2Q23 earnings miss our and market expectations
Guanhao High-Tech announced its 1H23 results: Revenue fell 10% YoY to Rmb3.45bn. Net profit attributable to shareholders fell 134% YoY to Rmb50.32mn. Net profit attributable to shareholders turned to a loss of Rmb58.26mn in 2Q23, missing our and market expectations due to weak demand for white cardboard and steeper-than-expected price declines.
Comments:
Steeper-than-expected decline in white cardboard prices; price adjustment for heat transfer base paper: Due to weak supply and demand and rapid decline in cost of pulp, white cardboard prices continued to decline QoQ in 2Q23 (we estimate a decline of more than Rmb500/t)。 Due to intensifying competition and rapid cost decline, price of thermal transfer paper fell by more than Rmb2,000/t and that of specialty paper fell by Rmb1,000 QoQ in 2Q23.
Sales volume of specialty paper stable and cigarette card shipments recovering: The cigarette card sales volume fell slightly in 1Q23 due to the revision of the QR code on cigarette packets, but recovered in 2Q23. Shipments of specialty paper remained stable QoQ, and we estimate sales volume of white cardboard and specialty paper at 200,000t in 2Q23, up 20% QoQ.

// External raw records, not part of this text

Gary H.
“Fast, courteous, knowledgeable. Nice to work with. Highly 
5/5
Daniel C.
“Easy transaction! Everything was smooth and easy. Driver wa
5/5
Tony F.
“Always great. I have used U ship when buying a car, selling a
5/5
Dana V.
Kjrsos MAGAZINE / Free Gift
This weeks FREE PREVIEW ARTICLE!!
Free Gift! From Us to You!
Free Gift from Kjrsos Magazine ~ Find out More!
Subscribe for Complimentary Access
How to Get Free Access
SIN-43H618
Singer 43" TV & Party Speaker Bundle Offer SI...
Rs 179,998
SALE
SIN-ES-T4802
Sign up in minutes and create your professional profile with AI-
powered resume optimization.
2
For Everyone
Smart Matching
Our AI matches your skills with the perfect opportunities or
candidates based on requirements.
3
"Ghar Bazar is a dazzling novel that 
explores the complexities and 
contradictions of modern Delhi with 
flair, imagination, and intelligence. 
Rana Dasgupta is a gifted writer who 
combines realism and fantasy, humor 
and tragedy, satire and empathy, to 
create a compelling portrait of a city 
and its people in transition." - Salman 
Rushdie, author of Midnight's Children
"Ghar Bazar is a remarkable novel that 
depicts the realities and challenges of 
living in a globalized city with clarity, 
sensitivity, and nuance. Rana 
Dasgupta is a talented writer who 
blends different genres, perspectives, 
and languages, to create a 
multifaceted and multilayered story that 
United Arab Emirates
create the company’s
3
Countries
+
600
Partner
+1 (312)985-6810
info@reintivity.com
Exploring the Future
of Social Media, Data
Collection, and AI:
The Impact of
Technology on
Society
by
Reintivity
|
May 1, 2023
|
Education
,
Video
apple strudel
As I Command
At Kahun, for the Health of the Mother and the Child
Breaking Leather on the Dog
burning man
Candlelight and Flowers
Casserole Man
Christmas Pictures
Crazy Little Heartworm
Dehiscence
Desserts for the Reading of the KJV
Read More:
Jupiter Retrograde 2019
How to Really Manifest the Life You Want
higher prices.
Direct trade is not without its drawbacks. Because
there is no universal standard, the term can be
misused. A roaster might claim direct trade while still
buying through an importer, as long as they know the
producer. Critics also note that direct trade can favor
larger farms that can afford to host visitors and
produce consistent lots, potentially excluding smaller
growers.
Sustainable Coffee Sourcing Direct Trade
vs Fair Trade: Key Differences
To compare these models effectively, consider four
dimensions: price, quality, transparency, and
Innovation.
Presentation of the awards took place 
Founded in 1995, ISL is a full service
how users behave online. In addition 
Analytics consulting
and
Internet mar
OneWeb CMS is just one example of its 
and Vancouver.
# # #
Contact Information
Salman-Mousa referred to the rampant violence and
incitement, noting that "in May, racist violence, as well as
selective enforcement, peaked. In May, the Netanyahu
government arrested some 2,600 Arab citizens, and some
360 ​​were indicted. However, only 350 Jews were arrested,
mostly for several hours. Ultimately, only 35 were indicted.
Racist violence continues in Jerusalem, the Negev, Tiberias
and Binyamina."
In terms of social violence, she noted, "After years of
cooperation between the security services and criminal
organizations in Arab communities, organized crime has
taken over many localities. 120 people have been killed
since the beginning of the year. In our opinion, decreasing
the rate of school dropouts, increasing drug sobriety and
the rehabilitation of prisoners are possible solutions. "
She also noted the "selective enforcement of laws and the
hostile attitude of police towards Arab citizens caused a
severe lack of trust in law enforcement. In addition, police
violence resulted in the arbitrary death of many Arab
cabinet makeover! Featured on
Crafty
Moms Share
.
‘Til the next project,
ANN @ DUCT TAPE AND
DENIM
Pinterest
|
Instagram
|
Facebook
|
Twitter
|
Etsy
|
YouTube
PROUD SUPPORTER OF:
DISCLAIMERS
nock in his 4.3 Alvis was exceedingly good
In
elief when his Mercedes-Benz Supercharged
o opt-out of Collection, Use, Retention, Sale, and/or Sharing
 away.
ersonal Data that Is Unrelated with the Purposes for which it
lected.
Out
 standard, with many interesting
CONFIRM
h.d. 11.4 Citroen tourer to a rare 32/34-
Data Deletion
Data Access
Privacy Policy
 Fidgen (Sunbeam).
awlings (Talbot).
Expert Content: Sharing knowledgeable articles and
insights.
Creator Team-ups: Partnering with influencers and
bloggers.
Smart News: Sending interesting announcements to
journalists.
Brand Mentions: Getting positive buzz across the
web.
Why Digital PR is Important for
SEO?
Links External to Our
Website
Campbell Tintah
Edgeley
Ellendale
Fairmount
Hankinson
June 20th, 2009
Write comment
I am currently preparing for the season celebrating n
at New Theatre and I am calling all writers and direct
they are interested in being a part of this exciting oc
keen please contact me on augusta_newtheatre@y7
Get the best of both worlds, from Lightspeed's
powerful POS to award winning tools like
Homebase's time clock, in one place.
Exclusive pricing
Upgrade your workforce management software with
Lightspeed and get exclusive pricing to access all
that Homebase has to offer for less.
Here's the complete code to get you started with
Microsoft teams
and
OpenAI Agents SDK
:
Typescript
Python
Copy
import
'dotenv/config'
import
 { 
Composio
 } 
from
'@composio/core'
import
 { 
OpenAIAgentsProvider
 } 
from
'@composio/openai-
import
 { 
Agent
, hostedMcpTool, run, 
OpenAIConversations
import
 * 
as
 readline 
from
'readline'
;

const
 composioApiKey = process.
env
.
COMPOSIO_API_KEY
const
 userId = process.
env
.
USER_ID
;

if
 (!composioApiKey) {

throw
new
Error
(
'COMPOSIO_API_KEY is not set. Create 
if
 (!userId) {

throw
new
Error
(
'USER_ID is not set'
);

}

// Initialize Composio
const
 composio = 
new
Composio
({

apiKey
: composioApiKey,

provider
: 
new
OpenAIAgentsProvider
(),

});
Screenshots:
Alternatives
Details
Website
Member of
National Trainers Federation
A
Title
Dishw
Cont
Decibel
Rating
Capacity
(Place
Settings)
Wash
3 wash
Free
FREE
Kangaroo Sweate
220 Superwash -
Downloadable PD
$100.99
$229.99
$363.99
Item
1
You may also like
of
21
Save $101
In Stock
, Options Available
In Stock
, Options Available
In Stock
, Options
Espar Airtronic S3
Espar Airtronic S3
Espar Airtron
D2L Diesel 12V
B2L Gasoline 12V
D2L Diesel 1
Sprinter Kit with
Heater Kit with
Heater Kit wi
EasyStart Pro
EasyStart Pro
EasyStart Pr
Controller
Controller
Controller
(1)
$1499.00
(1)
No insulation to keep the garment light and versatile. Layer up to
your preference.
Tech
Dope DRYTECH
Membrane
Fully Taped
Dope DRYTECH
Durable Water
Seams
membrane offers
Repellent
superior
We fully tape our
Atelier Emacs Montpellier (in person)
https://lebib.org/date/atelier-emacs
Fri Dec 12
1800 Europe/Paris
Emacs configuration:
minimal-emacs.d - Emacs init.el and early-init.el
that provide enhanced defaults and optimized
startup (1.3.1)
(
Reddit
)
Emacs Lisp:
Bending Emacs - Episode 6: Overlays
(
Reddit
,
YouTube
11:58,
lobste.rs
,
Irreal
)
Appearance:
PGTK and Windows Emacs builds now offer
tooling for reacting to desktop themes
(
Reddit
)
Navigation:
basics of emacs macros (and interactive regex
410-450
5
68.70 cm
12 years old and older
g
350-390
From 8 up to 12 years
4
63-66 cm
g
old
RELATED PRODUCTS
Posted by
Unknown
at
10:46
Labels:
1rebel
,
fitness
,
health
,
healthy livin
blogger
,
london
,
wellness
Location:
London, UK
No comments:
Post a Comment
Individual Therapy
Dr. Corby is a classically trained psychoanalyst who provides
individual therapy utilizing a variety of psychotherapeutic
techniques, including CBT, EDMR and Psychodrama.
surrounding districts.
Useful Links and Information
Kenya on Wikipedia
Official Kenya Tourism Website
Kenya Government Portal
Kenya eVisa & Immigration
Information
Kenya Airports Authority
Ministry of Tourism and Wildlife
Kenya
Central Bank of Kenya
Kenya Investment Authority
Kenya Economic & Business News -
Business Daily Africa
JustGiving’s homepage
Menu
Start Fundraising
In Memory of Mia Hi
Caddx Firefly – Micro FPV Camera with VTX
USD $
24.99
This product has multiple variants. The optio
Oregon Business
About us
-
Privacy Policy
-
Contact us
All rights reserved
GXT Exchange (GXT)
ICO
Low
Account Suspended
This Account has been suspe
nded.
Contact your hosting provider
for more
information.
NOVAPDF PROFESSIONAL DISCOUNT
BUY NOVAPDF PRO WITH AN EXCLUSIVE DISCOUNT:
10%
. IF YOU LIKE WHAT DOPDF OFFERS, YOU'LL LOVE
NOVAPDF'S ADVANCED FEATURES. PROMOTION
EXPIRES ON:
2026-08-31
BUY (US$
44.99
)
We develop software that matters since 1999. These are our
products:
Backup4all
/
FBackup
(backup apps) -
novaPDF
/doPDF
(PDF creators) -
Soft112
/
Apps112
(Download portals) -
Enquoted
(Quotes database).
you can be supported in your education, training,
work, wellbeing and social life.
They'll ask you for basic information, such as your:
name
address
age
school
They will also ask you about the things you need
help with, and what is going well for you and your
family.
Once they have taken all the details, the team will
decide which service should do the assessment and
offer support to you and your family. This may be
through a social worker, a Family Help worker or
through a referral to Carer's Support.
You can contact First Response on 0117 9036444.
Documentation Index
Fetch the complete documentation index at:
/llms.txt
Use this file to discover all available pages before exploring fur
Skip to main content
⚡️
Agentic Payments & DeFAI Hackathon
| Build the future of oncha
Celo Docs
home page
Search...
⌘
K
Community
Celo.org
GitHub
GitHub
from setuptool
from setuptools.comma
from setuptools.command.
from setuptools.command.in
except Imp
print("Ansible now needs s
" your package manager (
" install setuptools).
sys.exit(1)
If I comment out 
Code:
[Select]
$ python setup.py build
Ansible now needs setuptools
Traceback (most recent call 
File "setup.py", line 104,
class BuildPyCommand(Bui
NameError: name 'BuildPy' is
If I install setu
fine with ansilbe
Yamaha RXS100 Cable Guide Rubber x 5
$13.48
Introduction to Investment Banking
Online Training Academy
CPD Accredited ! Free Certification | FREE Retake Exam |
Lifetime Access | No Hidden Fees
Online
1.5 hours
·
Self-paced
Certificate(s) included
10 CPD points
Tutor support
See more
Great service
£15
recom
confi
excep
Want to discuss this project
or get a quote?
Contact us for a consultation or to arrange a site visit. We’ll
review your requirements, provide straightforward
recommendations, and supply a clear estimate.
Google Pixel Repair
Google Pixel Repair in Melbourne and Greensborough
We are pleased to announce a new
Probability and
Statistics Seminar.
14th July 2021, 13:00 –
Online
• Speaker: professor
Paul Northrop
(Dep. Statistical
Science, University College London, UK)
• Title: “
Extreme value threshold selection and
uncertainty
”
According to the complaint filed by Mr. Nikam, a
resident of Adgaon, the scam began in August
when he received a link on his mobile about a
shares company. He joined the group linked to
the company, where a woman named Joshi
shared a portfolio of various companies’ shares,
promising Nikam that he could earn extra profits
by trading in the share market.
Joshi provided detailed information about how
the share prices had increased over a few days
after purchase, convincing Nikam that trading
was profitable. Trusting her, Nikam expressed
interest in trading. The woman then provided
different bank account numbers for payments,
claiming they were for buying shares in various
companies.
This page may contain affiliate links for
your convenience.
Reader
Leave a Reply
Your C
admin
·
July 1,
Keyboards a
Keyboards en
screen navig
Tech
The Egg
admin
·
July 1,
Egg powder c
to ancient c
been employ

Milder-than-expected cost reduction: As the firm continued to consume high-priced pulp in 2Q23, the pace of cost reduction was milder than expected, and profit margin of paper products weakened QoQ due to weak demand.
Financial expenses turned negative due to large FX gains: Due to the appreciation of the US dollar and the adjustment of foreign currency asset structure, financial expenses fell to -Rmb9.29mn in 1H23 due to large FX gains.
Cash flow under short-term pressure: Net operating cash flow turned negative YoY to -Rmb340mn in 1H23, mainly due to inventory increasing. Debt-to-asset ratio was 36% in 1H23.
Trends to watch
Large stock buyback boosts market confidence; 2H23 earnings upside gradually confirmed. The company announced that it plans to use its own funds to buy back Rmb200-400mn of shares at a price of up to Rmb5, and all the repurchased shares will be cancelled, which will boost market confidence, in our view. Meanwhile, the dividend payout ratio is as high as 119% in 2022, providing solid support to share price. As the company begins to use low-price pulp and the downside of current low paper prices is limited, we expect earnings to gradually rise in 2H23.
Capacity expansion to start in 2024; supporting chemi-mechanical pulp to strengthen cost advantage. The company is steadily building its Zhanjiang Donghai Island production facility:
Volume: 300,000t of white cardboard and 60,000t of specialty paper will be added, and the volume of papermaking will increase 40% compared with end-2022;
Price: We believe the new white cardboard will mainly target the booming food card segment. The company has also expanded its coating technology to new film-based materials. We expect organic growth to remain solid, and expect M&A to become increasingly visible. We see ample upside in price and profit in the medium term.
Profit: We estimate that some of chemi-mechanical pulp production (about 400,000t) will come online in 2025, and the self-sufficiency rate of food card chemi-mechanical pulp may rise from the current 0% to 100%. This should be conducive to consolidating the company’s cost advantage and strengthening profitability of its flagship products, in our view.
Financials and valuation
Given pressure on white cardboard prices and profit margin, we cut our 2023 and 2024 earnings forecasts by 28% and 11% to Rmb332mn and Rmb495mn. The stock is trading at 20x 2023e and 13x 2024e P/E. We maintain OUTPERFORM rating and cut our target price 10% to Rmb4.7, implying 26x 2023e and 18x 2024e P/E, implying 31% upside.
Risks
Weaker-than-expected demand; supply of new white cardboard higher than expected; sharper-than-expected fluctuations in costs.